All staff are able to access a modified version of the patients records as appropriate, which provides

them with the relevant useful data at the point of care not just access to the patients medical

history but also information such as compliance with medication, diagnostics, test results, key events

and tracking of the patients condition over the previous 24 months. Such information is also

available to the patient, both whilst they are in inpatient surroundings and when they are at home,

and the software allows them to communicate directly with their doctor. One obvious benefit to

such a system is that patients are able to access their test results at home, another that they are

able to book appointments themselves, which reduces the number of missed appointments.

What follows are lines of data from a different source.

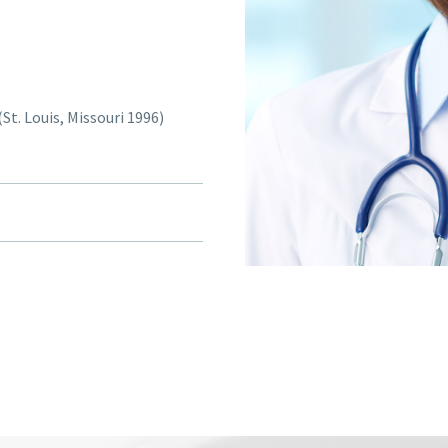
)
St. Louis, Missouri 1996)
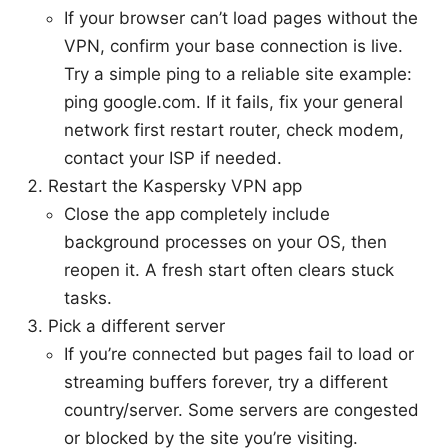
If your browser can’t load pages without the
VPN, confirm your base connection is live.
Try a simple ping to a reliable site example:
ping google.com. If it fails, fix your general
network first restart router, check modem,
contact your ISP if needed.
Restart the Kaspersky VPN app
Close the app completely include
background processes on your OS, then
reopen it. A fresh start often clears stuck
tasks.
Pick a different server
If you’re connected but pages fail to load or
streaming buffers forever, try a different
country/server. Some servers are congested
or blocked by the site you’re visiting.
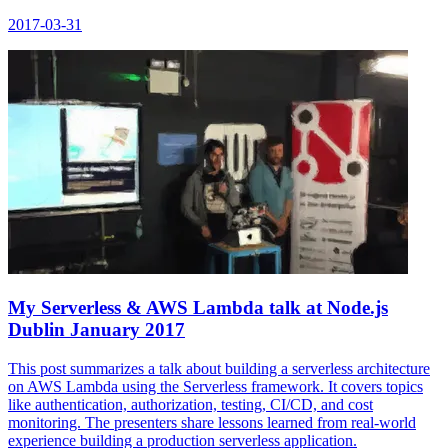
2017-03-31
My Serverless & AWS Lambda talk at Node.js
Dublin January 2017
This post summarizes a talk about building a serverless architecture
on AWS Lambda using the Serverless framework. It covers topics
like authentication, authorization, testing, CI/CD, and cost
monitoring. The presenters share lessons learned from real-world
experience building a production serverless application.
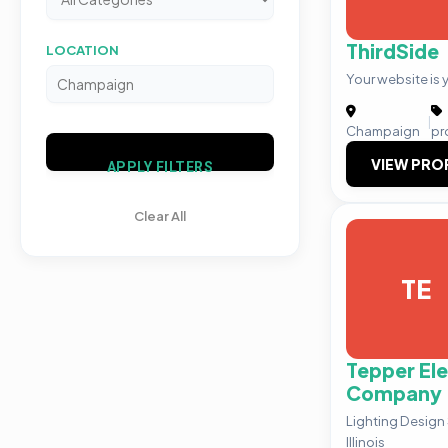
ThirdSide
LOCATION
Your website is y
|
Champaign
pr
VIEW PRO
APPLY FILTERS
Clear All
TE
Tepper Ele
Company
Lighting Design
Illinois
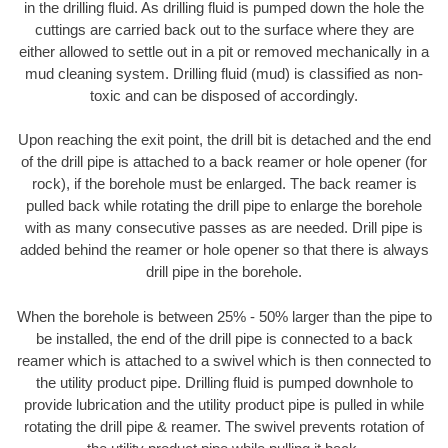
in the drilling fluid. As drilling fluid is pumped down the hole the
cuttings are carried back out to the surface where they are
either allowed to settle out in a pit or removed mechanically in a
mud cleaning system. Drilling fluid (mud) is classified as non-
toxic and can be disposed of accordingly.
Upon reaching the exit point, the drill bit is detached and the end
of the drill pipe is attached to a back reamer or hole opener (for
rock), if the borehole must be enlarged. The back reamer is
pulled back while rotating the drill pipe to enlarge the borehole
with as many consecutive passes as are needed. Drill pipe is
added behind the reamer or hole opener so that there is always
drill pipe in the borehole.
When the borehole is between 25% - 50% larger than the pipe to
be installed, the end of the drill pipe is connected to a back
reamer which is attached to a swivel which is then connected to
the utility product pipe. Drilling fluid is pumped downhole to
provide lubrication and the utility product pipe is pulled in while
rotating the drill pipe & reamer. The swivel prevents rotation of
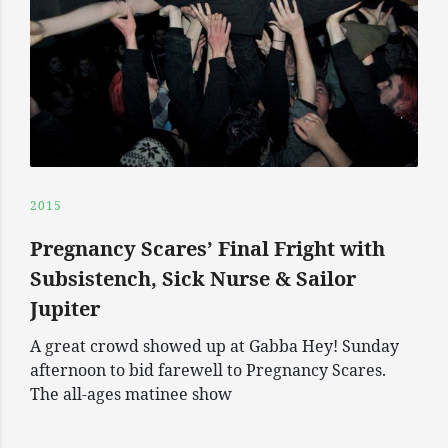
2015
Pregnancy Scares’ Final Fright with
Subsistench, Sick Nurse & Sailor
Jupiter
A great crowd showed up at Gabba Hey! Sunday
afternoon to bid farewell to Pregnancy Scares.
The all-ages matinee show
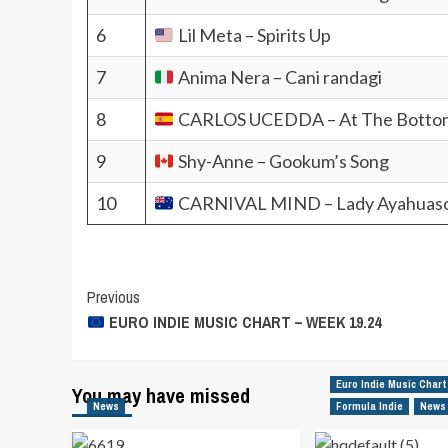
6
Lil Meta – Spirits Up
7
Anima Nera – Cani randagi
8
CARLOS UCEDDA – At The Botto
9
Shy-Anne – Gookum’s Song
10
CARNIVAL MIND – Lady Ayahuas
Post
Previous
EURO INDIE MUSIC CHART – WEEK 19.24
Navigation
Euro Indie Music Chart
You may have missed
News
Formula Indie
News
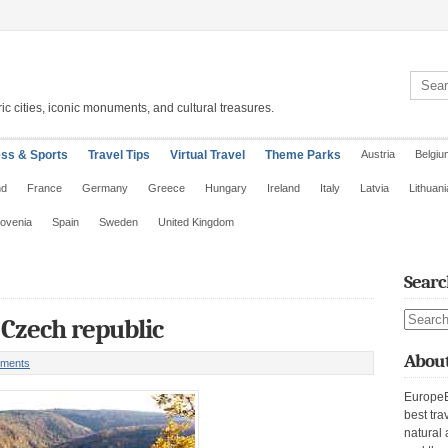
Search 
ic cities, iconic monuments, and cultural treasures.
ess & Sports
Travel Tips
Virtual Travel
Theme Parks
Austria
Belgiu
nd
France
Germany
Greece
Hungary
Ireland
Italy
Latvia
Lithuani
lovenia
Spain
Sweden
United Kingdom
Searc
Search s
 Czech republic
About
ments
EuropeE
best tra
natural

Furthermore the organisation took the decision to extend its systems to community-based surgery,

allowing it to contribute to the overall health of the area.

IT and integrated care

One of the most integrated health economies in the US has been developed in Kansas City over the

past five years. Joining up care records on a one person, one record basis between 16 differentproviders offers both challenges and benefits that can be applied to the NHS in a move towards such

integrated systems. If implemented properly, everyone will benefit: providers will have access to the

information needed to offer co-ordinated care, patients will be able to contribute to their own

healthcare and the wider economy will benefit from a healthier workforce.

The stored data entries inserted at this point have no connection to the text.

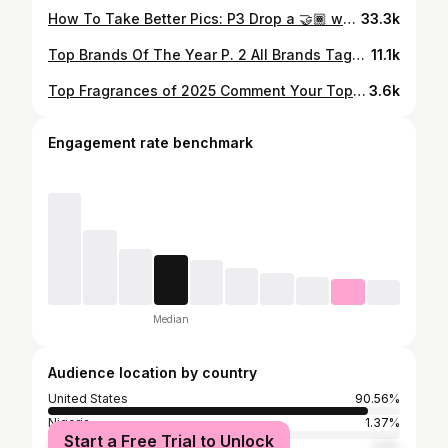
How To Take Better Pics: P3 Drop a 🤝🏾 when this works for you #streetwear #editing #howto #fashionreels #outfitreels #streetwearfashion #fitinspo #ootdreel #edits #pics #theregowoot
33.3k
Top Brands Of The Year P. 2 All Brands Tagged Below @certifiedfraud @yalvish.us @club.prosperity @halvecollective @dolodepartment @thegreatestdscvry @mod1apparel @flydown_co @misunderstood @parkhillpulse @kovyrstudios @itsfatswag @bravest @worstcase.jpg #theregowoot #fitinspo #fashionreels #outfitreels #streetwear
11.1k
Top Fragrances of 2025 Comment Your Top Fragrances @jellebulanparfums @thomaskosmala.paris @afnanperfumes @_arabiyat @club_de_nuit @raiphalail @hawas__perfume #fragrance #nichefragrances #mensfragrances #theregowoot #streetwear
3.6k
Engagement rate benchmark
Median
Audience location by country
United States
90.56%
Nigeria
1.37%
Start a Free Trial to Unlock
South Africa
1.11%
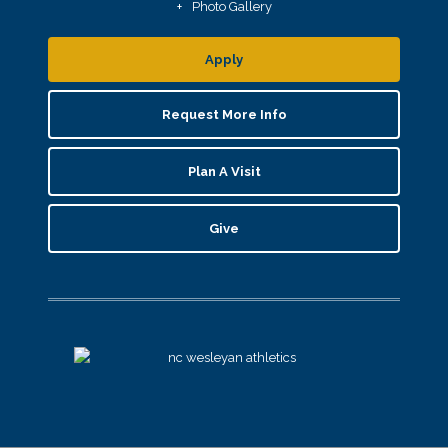
Photo Gallery
Apply
Request More Info
Plan A Visit
Give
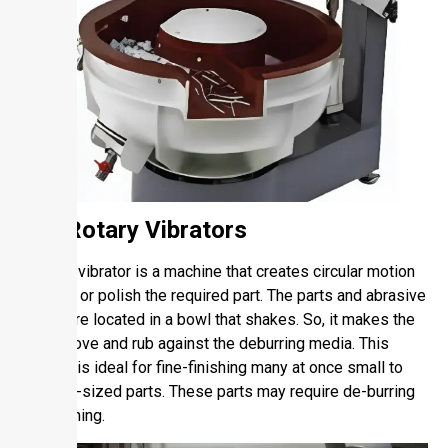
1.1. Rotary Vibrators
A rotary vibrator is a machine that creates circular motion
to finish or polish the required part. The parts and abrasive
media are located in a bowl that shakes. So, it makes the
parts move and rub against the deburring media. This
method is ideal for fine-finishing many at once small to
medium-sized parts. These parts may require de-burring
or polishing.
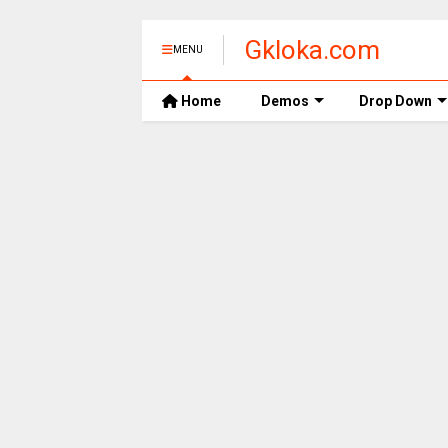
Gkloka.com
MENU
Home
Demos
Drop Down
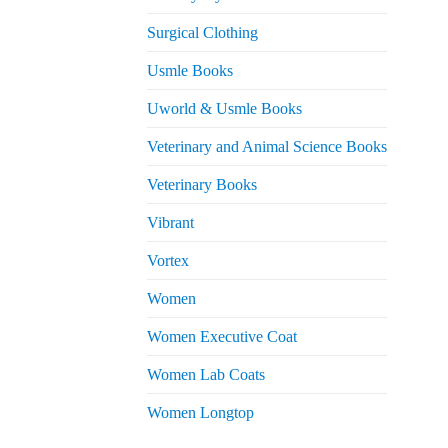
Surgical Clothing
Usmle Books
Uworld & Usmle Books
Veterinary and Animal Science Books
Veterinary Books
Vibrant
Vortex
Women
Women Executive Coat
Women Lab Coats
Women Longtop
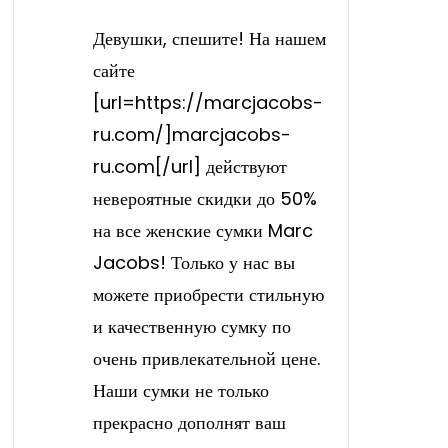
Девушки, спешите! На нашем
сайте
[url=https://marcjacobs-
ru.com/]marcjacobs-
ru.com[/url] действуют
невероятные скидки до 50%
на все женские сумки Marc
Jacobs! Только у нас вы
можете приобрести стильную
и качественную сумку по
очень привлекательной цене.
Наши сумки не только
прекрасно дополнят ваш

Among the issues that need to be resolved are establishing who owns the records (often it is seen as

a result of an interaction between patient and doctor, resulting in access rights for both) and making

intelligent use of the mass of data available to health care providers. Used wisely, however, IT

systems can use data to force through the development of a system in which better use of 

information can provide healthcare providers with the incentive to ensure that patients are treated

in the most suitable setting. Such investments are also long-term the financial benefits of 

integrated care may only materialise years into the future.

Recommendations

Integrated healthcare systems have not happened overnight: as Ham quotes in his briefing paper

the key to achieving successful change is to build momentum rather than speed139.